Signes et augures (samedi, 11 juillet 2015)

Vere, tu es Deus absconditus...

Sous mes yeux, des livres qui ont nourri mes songes. Heidi, Mon amie Flicka, Les secrets de la lande, et la série des Sir Jerry. Ils attendaient depuis la génération précédente sur les étagères poussiéreuses du Lapinodrome, ainsi avait-on baptisé la chambre où dormaient les enfants.

Ces titres de la bibliothèque enfantine me font penser qu'il y a belle lurette que je n'ai pas entendu le chant du coucou. Les cris sempiternels des goélands ont remplacé le concert des nations des oiseaux, chatoiement sonore aux infinis développements mélodiques.

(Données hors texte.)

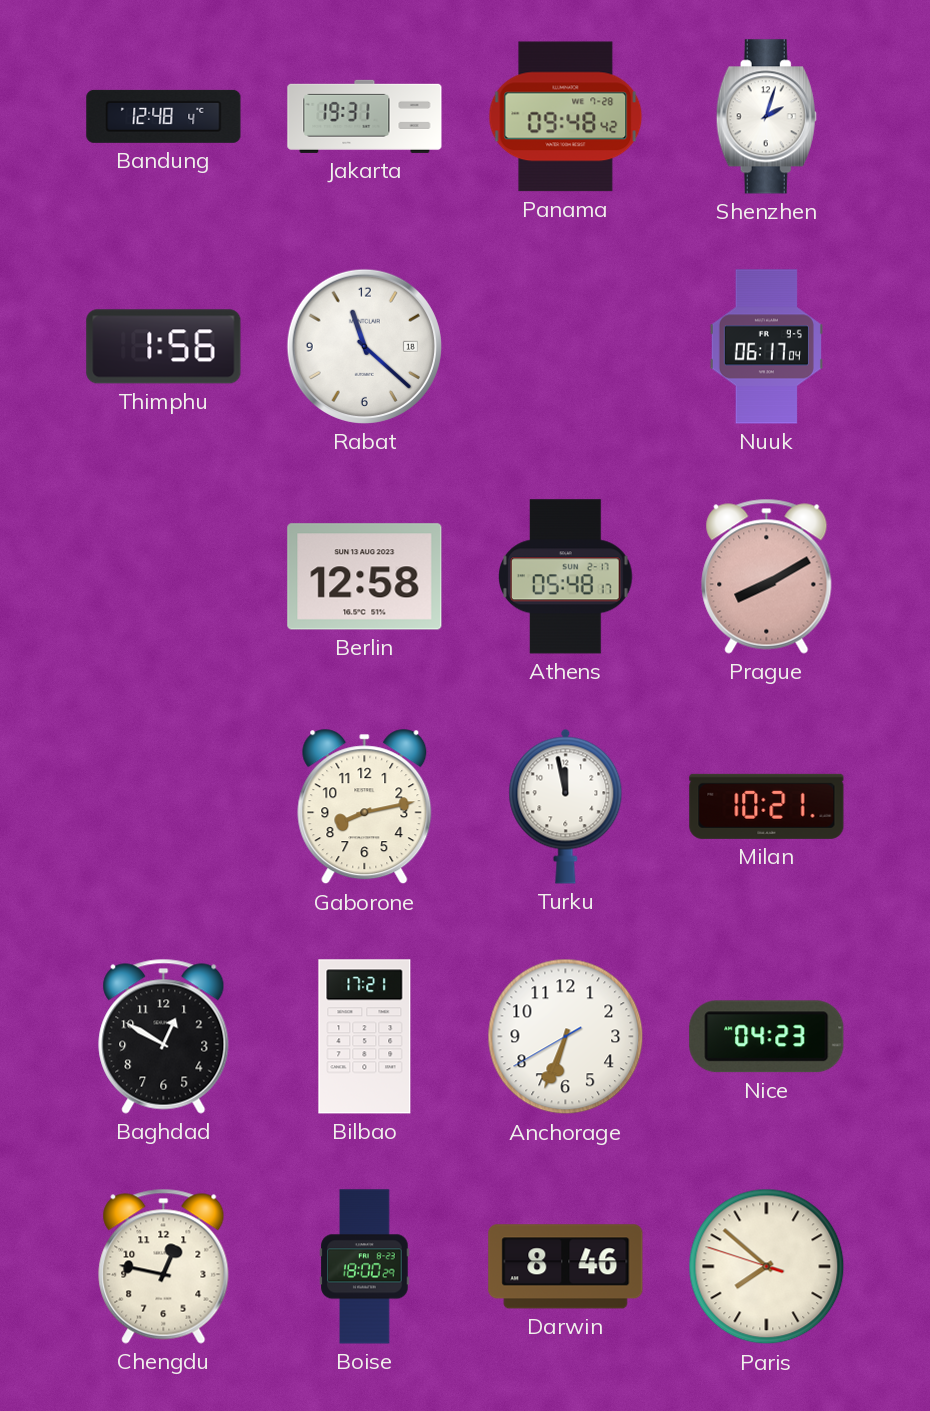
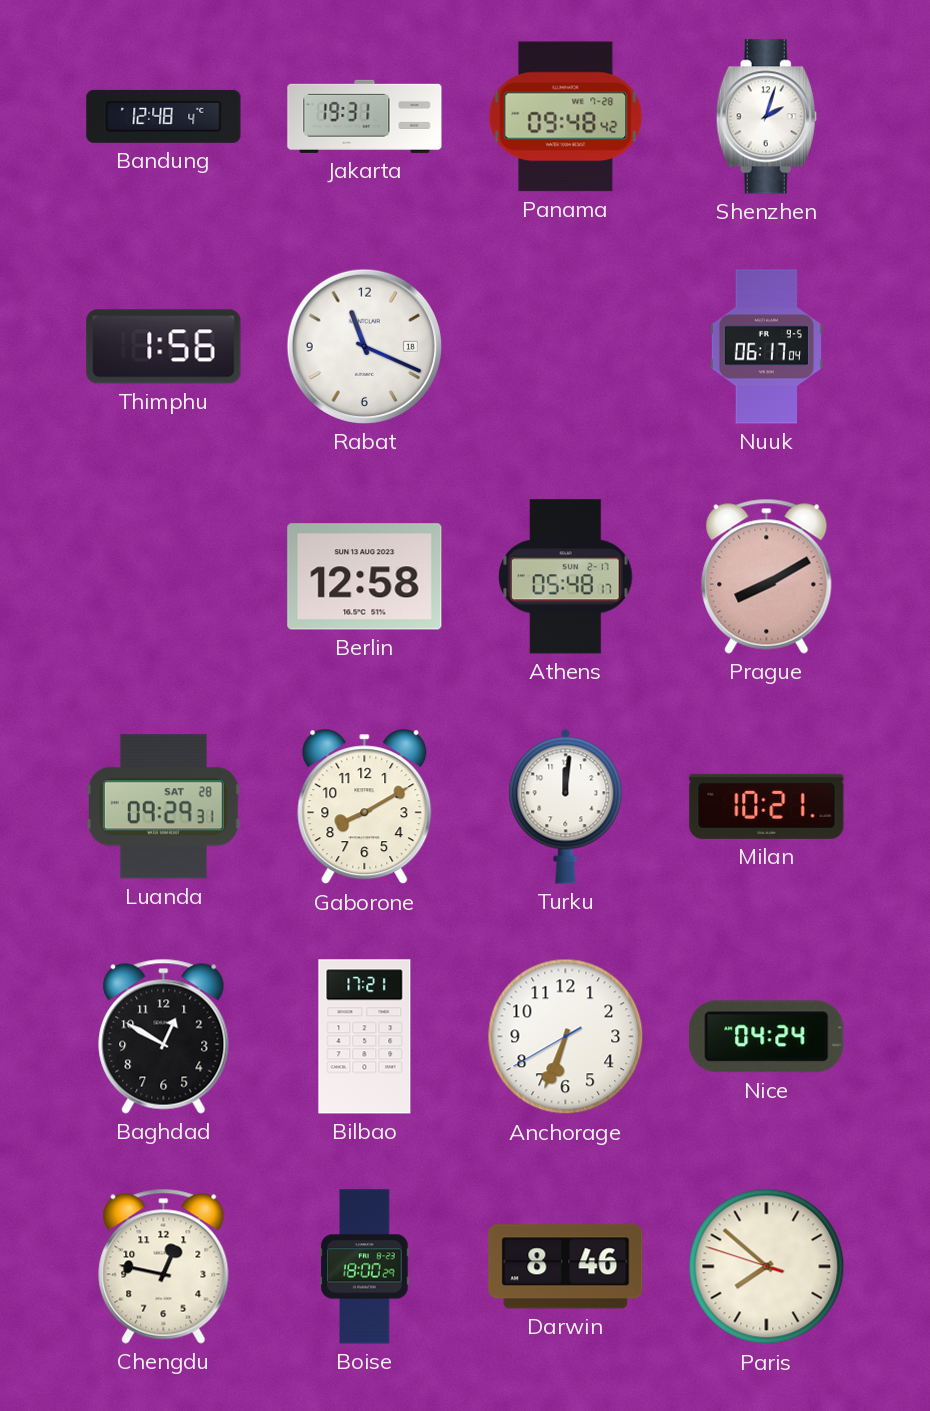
Rabat: 11:22 -> 11:19
Luanda: none -> 09:29
Gaborone: 8:13 -> 8:10
Turku: 11:58 -> 12:01
Nice: 04:23 -> 04:24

Il n'est pas bienséant de penser que nous sommes trop d'êtres humains sur cette terre.

La respiration du monde nous survivra.

 

Trente ans plus tard, j'ouvre un autre livre, j'y lis :

"Un autre signe - cette fois de mauvais augure - fut la visite de la section contemporaine du musée du Vatican, qui fait suite aux antiques et aux collections de peintures réunies par les anciens papes. Devant ces croûtes, on est saisi d'une épouvante qui va au-delà de l'art. Nulle part la détresse du christianisme moderne n'apparaît dans une lumière aussi crue - une lumière d'hôpital. Devant ces pauvres choses agressives (on descend jusqu'à Bernard Buffet !), on cherche le plus fugitif reflet de la majesté que Raphaël, dans les Loges toutes proches, transmettait du divin et au divin.

Enfin, une expérience que tous ont faite. C'était à la Biennale de Paris. On parcourait des salles capricieusement jonchées de débris, de petits tas de sable, de machines vrombissantes. Aux murs, des objets calcinés, des restes macabres de quelques camps de la mort, des choses obstétricales à chavirer le cœur ou encore un tube de néon. Je pourrais ici entonner le thrène de la mort de l'art, me mettre du côté du gardien hagard assis accablé dans un coin de la salle".

Alain Besançon, dans son introduction à son ouvrage L'image interdite - Une histoire intellectuelle de l'iconoclasme (Fayard, 1994).

 

Ce matin, au petit-déjeuner, ma mère m'a dit : "On peut dire qu'en deux-cents ans, toutes les civilisations du monde ont disparu et ont été remplacées par l'américaine".